*** Records shown ***
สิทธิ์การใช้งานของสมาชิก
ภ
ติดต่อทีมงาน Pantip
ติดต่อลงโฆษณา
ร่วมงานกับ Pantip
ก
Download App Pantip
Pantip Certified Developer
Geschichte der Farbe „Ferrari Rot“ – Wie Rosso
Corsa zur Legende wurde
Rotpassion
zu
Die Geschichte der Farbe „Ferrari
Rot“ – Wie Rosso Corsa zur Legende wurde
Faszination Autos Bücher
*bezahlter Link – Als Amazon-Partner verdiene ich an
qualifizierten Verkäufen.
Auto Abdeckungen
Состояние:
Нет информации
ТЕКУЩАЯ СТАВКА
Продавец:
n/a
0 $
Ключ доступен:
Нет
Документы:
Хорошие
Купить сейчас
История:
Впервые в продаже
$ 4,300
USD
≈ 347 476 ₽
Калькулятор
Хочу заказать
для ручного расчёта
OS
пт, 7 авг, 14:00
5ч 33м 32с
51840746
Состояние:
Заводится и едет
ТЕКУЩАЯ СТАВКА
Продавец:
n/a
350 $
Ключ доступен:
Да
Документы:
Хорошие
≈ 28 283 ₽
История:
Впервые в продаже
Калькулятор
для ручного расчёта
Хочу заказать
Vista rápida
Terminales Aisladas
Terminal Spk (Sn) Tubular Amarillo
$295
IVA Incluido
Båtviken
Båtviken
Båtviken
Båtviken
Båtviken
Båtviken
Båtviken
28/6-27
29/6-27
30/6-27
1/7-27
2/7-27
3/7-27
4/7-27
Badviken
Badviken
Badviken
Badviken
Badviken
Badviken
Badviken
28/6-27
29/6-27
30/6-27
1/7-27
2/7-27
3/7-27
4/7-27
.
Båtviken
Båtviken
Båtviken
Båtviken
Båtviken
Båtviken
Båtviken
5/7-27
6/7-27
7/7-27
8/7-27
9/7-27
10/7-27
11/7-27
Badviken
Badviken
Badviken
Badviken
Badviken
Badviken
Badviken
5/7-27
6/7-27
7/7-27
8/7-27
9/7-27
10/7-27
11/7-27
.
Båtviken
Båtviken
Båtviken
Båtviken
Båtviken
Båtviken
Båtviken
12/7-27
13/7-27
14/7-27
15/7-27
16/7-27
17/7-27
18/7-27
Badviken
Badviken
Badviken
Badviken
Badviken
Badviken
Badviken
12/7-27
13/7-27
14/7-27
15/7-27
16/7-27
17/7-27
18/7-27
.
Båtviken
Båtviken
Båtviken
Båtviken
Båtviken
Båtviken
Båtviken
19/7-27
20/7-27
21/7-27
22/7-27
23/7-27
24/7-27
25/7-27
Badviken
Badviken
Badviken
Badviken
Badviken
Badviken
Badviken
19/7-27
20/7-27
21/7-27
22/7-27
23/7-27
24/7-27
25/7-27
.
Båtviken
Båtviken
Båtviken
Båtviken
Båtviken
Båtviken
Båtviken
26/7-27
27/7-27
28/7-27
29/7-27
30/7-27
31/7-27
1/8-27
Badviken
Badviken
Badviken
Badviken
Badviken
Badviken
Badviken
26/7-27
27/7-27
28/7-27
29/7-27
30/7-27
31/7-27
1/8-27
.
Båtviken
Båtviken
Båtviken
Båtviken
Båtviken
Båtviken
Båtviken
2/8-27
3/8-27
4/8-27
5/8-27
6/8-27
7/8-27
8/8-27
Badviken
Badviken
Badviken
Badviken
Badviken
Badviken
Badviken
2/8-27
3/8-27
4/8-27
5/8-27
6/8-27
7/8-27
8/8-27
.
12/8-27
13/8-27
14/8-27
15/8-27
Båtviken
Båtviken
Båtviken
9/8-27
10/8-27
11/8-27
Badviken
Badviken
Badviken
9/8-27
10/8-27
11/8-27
***
▶ **Work order**
Filter the records above for lines with "Farbe".

▶ **Response for this exercise**
Geschichte der Farbe „Ferrari Rot“ – Wie Rosso
Die Geschichte der Farbe „Ferrari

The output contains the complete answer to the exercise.